The expected copy holds every entry exactly and none of the pictures.

_Transcribed page contents_
=======

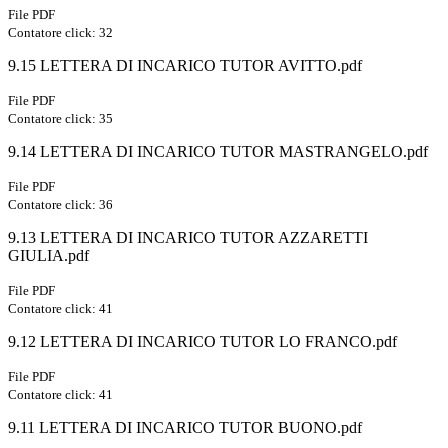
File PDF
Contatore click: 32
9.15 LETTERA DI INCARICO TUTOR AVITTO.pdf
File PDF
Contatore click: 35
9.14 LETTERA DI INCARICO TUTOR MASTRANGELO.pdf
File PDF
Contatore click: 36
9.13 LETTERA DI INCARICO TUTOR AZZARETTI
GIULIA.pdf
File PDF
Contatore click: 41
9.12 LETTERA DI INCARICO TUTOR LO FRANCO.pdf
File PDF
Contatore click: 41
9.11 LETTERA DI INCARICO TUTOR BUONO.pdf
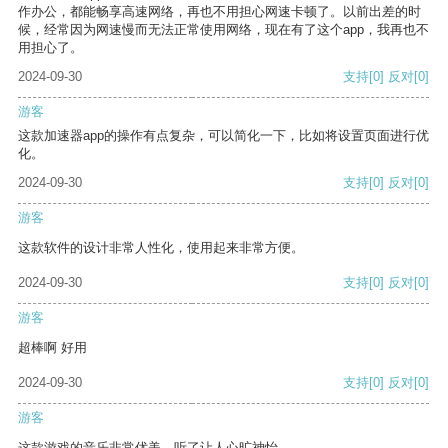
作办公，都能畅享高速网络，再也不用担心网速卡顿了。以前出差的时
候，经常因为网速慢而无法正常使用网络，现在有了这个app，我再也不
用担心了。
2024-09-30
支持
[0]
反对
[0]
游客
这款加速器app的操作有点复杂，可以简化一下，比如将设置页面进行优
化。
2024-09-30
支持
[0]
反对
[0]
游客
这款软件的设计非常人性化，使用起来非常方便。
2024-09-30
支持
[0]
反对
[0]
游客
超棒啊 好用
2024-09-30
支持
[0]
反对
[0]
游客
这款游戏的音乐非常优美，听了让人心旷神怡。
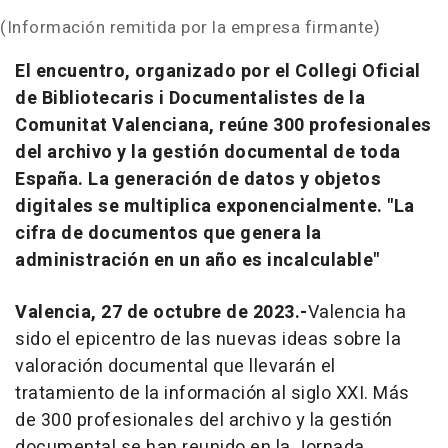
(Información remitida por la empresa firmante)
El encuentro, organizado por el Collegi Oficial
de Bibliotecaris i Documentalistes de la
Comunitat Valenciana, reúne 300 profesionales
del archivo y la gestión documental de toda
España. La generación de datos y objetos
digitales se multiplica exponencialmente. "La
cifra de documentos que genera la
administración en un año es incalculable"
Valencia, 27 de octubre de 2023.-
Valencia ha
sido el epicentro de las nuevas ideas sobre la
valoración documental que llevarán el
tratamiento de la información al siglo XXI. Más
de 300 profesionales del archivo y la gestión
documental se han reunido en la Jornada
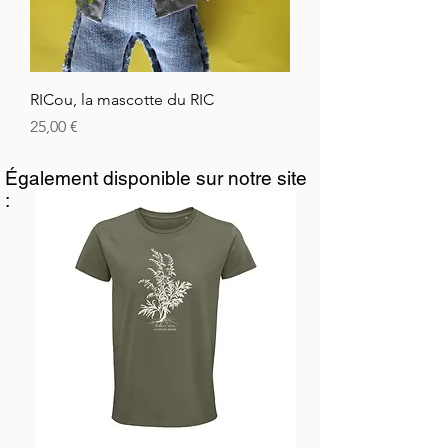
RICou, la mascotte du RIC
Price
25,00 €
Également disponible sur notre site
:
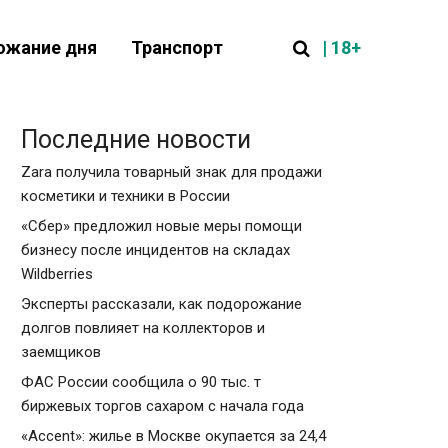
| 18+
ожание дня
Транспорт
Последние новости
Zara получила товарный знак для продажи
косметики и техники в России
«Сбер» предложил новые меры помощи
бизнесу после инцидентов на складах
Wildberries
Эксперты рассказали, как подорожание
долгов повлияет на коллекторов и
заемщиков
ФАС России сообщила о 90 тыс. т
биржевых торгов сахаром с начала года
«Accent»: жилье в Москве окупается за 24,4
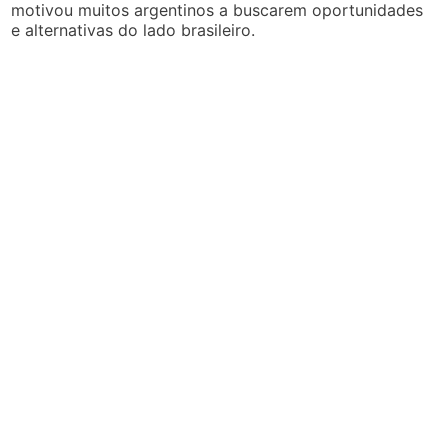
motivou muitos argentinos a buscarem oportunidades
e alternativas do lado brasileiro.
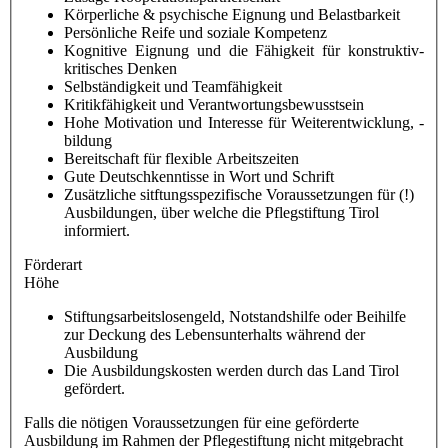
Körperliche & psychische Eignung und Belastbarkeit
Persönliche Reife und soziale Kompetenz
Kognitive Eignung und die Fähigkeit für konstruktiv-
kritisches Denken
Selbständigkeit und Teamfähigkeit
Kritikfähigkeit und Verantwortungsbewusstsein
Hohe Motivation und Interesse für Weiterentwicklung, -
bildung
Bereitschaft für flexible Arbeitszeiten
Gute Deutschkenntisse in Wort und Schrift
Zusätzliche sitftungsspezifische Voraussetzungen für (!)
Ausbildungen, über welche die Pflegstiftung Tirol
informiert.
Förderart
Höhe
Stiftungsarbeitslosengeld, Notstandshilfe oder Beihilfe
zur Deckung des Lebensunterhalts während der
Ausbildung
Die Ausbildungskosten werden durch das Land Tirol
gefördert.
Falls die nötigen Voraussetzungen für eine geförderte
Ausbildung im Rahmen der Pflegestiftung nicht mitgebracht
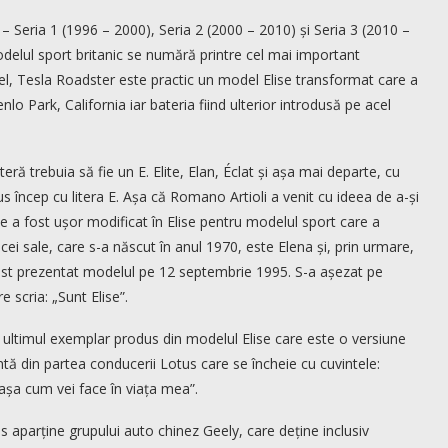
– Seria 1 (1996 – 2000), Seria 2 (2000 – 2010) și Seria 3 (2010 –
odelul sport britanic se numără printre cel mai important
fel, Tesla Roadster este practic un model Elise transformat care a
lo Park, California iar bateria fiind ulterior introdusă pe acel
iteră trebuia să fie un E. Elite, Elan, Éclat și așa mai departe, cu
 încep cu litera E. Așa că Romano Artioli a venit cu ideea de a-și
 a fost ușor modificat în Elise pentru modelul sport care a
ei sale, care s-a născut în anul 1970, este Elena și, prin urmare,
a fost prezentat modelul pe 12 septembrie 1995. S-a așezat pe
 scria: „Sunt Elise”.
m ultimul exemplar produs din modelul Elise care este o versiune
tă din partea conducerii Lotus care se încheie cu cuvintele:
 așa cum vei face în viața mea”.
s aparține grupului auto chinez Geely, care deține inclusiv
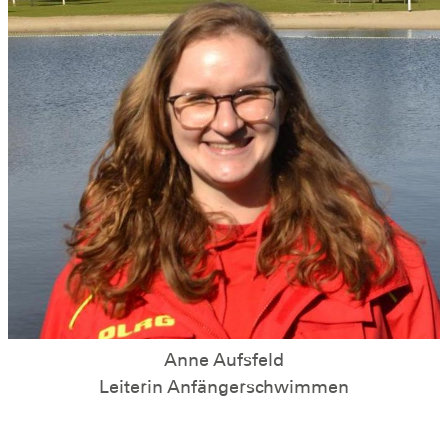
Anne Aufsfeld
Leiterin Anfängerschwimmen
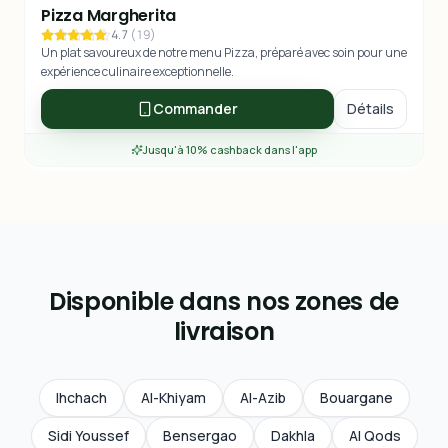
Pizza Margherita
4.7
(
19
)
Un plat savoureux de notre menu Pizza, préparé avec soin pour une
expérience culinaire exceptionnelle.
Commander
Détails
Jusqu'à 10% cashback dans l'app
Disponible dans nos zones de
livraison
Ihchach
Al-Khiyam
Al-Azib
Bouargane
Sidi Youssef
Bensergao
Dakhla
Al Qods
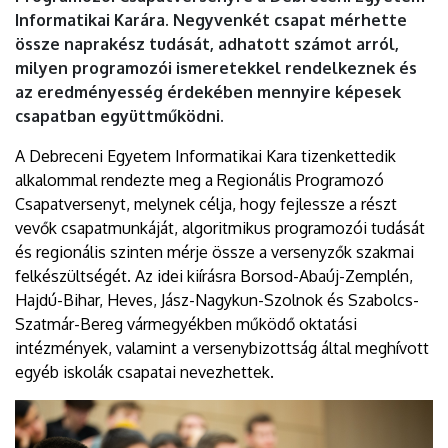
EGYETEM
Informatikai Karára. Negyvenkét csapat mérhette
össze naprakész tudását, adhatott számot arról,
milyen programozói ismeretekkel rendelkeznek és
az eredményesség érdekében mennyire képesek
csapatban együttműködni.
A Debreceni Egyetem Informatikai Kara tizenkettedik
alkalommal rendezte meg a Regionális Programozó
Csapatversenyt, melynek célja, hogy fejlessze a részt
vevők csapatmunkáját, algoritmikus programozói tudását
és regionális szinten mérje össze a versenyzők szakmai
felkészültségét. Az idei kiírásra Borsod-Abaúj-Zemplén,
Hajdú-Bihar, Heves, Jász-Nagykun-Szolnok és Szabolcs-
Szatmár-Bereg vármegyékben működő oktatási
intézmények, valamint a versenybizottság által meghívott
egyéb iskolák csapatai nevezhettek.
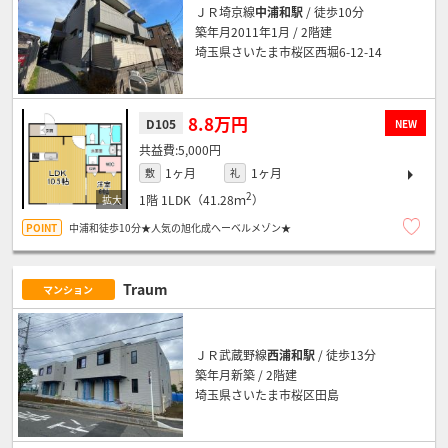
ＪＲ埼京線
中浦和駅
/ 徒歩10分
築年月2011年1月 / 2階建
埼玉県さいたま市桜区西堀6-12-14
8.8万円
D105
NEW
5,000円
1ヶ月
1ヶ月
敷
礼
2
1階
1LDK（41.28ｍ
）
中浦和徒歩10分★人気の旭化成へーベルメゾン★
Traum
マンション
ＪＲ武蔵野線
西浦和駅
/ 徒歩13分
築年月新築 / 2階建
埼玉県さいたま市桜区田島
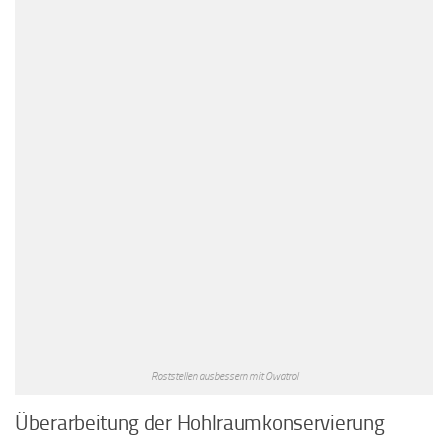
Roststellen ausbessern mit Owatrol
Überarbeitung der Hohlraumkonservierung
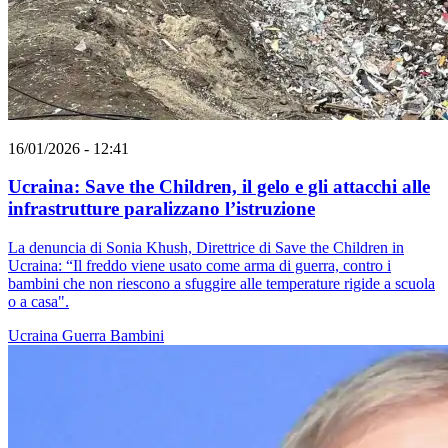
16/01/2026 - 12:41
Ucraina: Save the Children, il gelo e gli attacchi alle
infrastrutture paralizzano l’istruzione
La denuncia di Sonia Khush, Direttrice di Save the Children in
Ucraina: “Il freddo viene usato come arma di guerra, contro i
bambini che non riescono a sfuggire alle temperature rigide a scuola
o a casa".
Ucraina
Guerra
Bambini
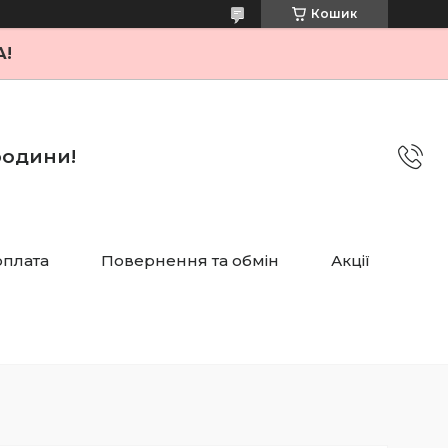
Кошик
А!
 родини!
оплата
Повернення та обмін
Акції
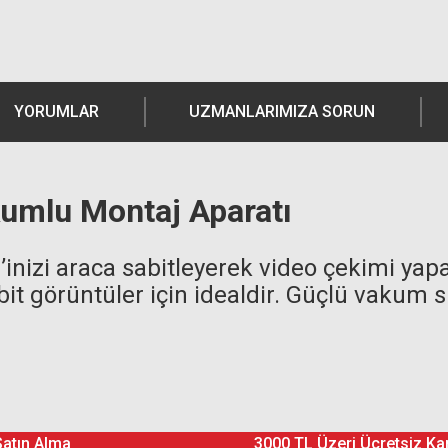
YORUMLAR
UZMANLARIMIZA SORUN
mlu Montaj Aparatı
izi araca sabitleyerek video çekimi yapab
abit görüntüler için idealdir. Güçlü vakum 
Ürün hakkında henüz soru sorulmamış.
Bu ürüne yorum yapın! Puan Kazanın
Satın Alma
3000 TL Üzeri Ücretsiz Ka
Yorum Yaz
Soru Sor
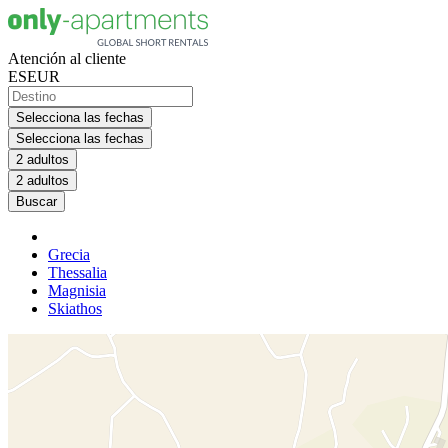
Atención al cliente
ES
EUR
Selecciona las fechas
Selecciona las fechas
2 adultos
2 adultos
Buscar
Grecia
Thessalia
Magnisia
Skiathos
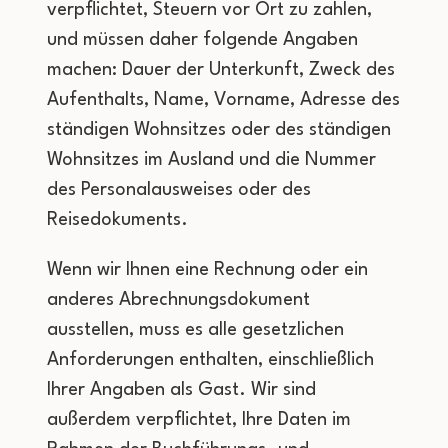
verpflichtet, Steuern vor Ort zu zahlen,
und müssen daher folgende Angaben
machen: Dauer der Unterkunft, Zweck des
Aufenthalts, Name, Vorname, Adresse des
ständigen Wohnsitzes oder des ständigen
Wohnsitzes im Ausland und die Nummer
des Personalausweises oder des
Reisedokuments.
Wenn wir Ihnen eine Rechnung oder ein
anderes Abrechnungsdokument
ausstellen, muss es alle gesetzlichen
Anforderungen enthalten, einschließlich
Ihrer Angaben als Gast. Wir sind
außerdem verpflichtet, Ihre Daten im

=======

_WRITTEN ANSWER_
File PDF
Contatore click: 32
9.15 LETTERA DI INCARICO TUTOR AVITTO.pdf
File PDF
Contatore click: 35
9.14 LETTERA DI INCARICO TUTOR MASTRANGELO.pdf
File PDF
Contatore click: 36
9.13 LETTERA DI INCARICO TUTOR AZZARETTI
GIULIA.pdf
File PDF
Contatore click: 41
9.12 LETTERA DI INCARICO TUTOR LO FRANCO.pdf
File PDF
Contatore click: 41
9.11 LETTERA DI INCARICO TUTOR BUONO.pdf
作办公，都能畅享高速网络，再也不用担心网速卡顿了。以前出差的时
候，经常因为网速慢而无法正常使用网络，现在有了这个app，我再也不
用担心了。
2024-09-30
支持
[0]
反对
[0]
游客
这款加速器app的操作有点复杂，可以简化一下，比如将设置页面进行优
化。
2024-09-30
支持
[0]
反对
[0]
游客
这款软件的设计非常人性化，使用起来非常方便。
2024-09-30
支持
[0]
反对
[0]
游客
超棒啊 好用
2024-09-30
支持
[0]
反对
[0]
游客
这款游戏的音乐非常优美，听了让人心旷神怡。
(Información remitida por la empresa firmante)
El encuentro, organizado por el Collegi Oficial
de Bibliotecaris i Documentalistes de la
Comunitat Valenciana, reúne 300 profesionales
del archivo y la gestión documental de toda
España. La generación de datos y objetos
digitales se multiplica exponencialmente. "La
cifra de documentos que genera la
administración en un año es incalculable"
Valencia, 27 de octubre de 2023.-
Valencia ha
sido el epicentro de las nuevas ideas sobre la
valoración documental que llevarán el
tratamiento de la información al siglo XXI. Más
de 300 profesionales del archivo y la gestión
documental se han reunido en la Jornada
RICou, la mascotte du RIC
Price
25,00 €
Également disponible sur notre site
:
| 18+
ожание дня
Транспорт
Последние новости
Zara получила товарный знак для продажи
косметики и техники в России
«Сбер» предложил новые меры помощи
бизнесу после инцидентов на складах
Wildberries
Эксперты рассказали, как подорожание
долгов повлияет на коллекторов и
заемщиков
ФАС России сообщила о 90 тыс. т
биржевых торгов сахаром с начала года
«Accent»: жилье в Москве окупается за 24,4
motivou muitos argentinos a buscarem oportunidades
e alternativas do lado brasileiro.
Körperliche & psychische Eignung und Belastbarkeit
Persönliche Reife und soziale Kompetenz
Kognitive Eignung und die Fähigkeit für konstruktiv-
kritisches Denken
Selbständigkeit und Teamfähigkeit
Kritikfähigkeit und Verantwortungsbewusstsein
Hohe Motivation und Interesse für Weiterentwicklung, -
bildung
Bereitschaft für flexible Arbeitszeiten
Gute Deutschkenntisse in Wort und Schrift
Zusätzliche sitftungsspezifische Voraussetzungen für (!)
Ausbildungen, über welche die Pflegstiftung Tirol
informiert.
Förderart
Höhe
Stiftungsarbeitslosengeld, Notstandshilfe oder Beihilfe
zur Deckung des Lebensunterhalts während der
Ausbildung
Die Ausbildungskosten werden durch das Land Tirol
gefördert.
Falls die nötigen Voraussetzungen für eine geförderte
Ausbildung im Rahmen der Pflegestiftung nicht mitgebracht
– Seria 1 (1996 – 2000), Seria 2 (2000 – 2010) și Seria 3 (2010 –
odelul sport britanic se numără printre cel mai important
fel, Tesla Roadster este practic un model Elise transformat care a
lo Park, California iar bateria fiind ulterior introdusă pe acel
iteră trebuia să fie un E. Elite, Elan, Éclat și așa mai departe, cu
 încep cu litera E. Așa că Romano Artioli a venit cu ideea de a-și
 a fost ușor modificat în Elise pentru modelul sport care a
ei sale, care s-a născut în anul 1970, este Elena și, prin urmare,
a fost prezentat modelul pe 12 septembrie 1995. S-a așezat pe
 scria: „Sunt Elise”.
m ultimul exemplar produs din modelul Elise care este o versiune
tă din partea conducerii Lotus care se încheie cu cuvintele:
 așa cum vei face în viața mea”.
s aparține grupului auto chinez Geely, care deține inclusiv
Anne Aufsfeld
Leiterin Anfängerschwimmen
Pizza Margherita
4.7
(
19
)
Un plat savoureux de notre menu Pizza, préparé avec soin pour une
expérience culinaire exceptionnelle.
Commander
Détails
Jusqu'à 10% cashback dans l'app
Disponible dans nos zones de
livraison
Ihchach
Al-Khiyam
Al-Azib
Bouargane
Sidi Youssef
Bensergao
Dakhla
Al Qods
EGYETEM
Informatikai Karára. Negyvenkét csapat mérhette
össze naprakész tudását, adhatott számot arról,
milyen programozói ismeretekkel rendelkeznek és
az eredményesség érdekében mennyire képesek
csapatban együttműködni.
A Debreceni Egyetem Informatikai Kara tizenkettedik
alkalommal rendezte meg a Regionális Programozó
Csapatversenyt, melynek célja, hogy fejlessze a részt
vevők csapatmunkáját, algoritmikus programozói tudását
és regionális szinten mérje össze a versenyzők szakmai
felkészültségét. Az idei kiírásra Borsod-Abaúj-Zemplén,
Hajdú-Bihar, Heves, Jász-Nagykun-Szolnok és Szabolcs-
Szatmár-Bereg vármegyékben működő oktatási
intézmények, valamint a versenybizottság által meghívott
egyéb iskolák csapatai nevezhettek.
ＪＲ埼京線
中浦和駅
/ 徒歩10分
築年月2011年1月 / 2階建
埼玉県さいたま市桜区西堀6-12-14
8.8万円
D105
NEW
5,000円
1ヶ月
1ヶ月
敷
礼
2
1階
1LDK（41.28ｍ
）
中浦和徒歩10分★人気の旭化成へーベルメゾン★
Traum
マンション
ＪＲ武蔵野線
西浦和駅
/ 徒歩13分
築年月新築 / 2階建
埼玉県さいたま市桜区田島
Roststellen ausbessern mit Owatrol
Überarbeitung der Hohlraumkonservierung
16/01/2026 - 12:41
Ucraina: Save the Children, il gelo e gli attacchi alle
infrastrutture paralizzano l’istruzione
La denuncia di Sonia Khush, Direttrice di Save the Children in
Ucraina: “Il freddo viene usato come arma di guerra, contro i
bambini che non riescono a sfuggire alle temperature rigide a scuola
o a casa".
Ucraina
Guerra
Bambini
Кошик
А!
 родини!
оплата
Повернення та обмін
Акції
YORUMLAR
UZMANLARIMIZA SORUN
mlu Montaj Aparatı
izi araca sabitleyerek video çekimi yapab
abit görüntüler için idealdir. Güçlü vakum 
Ürün hakkında henüz soru sorulmamış.
Bu ürüne yorum yapın! Puan Kazanın
Satın Alma
3000 TL Üzeri Ücretsiz Ka
Yorum Yaz
Soru Sor
Atención al cliente
ES
EUR
Selecciona las fechas
Selecciona las fechas
2 adultos
2 adultos
Buscar
Grecia
Thessalia
Magnisia
Skiathos
verpflichtet, Steuern vor Ort zu zahlen,
und müssen daher folgende Angaben
machen: Dauer der Unterkunft, Zweck des
Aufenthalts, Name, Vorname, Adresse des
ständigen Wohnsitzes oder des ständigen
Wohnsitzes im Ausland und die Nummer
des Personalausweises oder des
Reisedokuments.
Wenn wir Ihnen eine Rechnung oder ein
anderes Abrechnungsdokument
ausstellen, muss es alle gesetzlichen
Anforderungen enthalten, einschließlich
Ihrer Angaben als Gast. Wir sind
außerdem verpflichtet, Ihre Daten im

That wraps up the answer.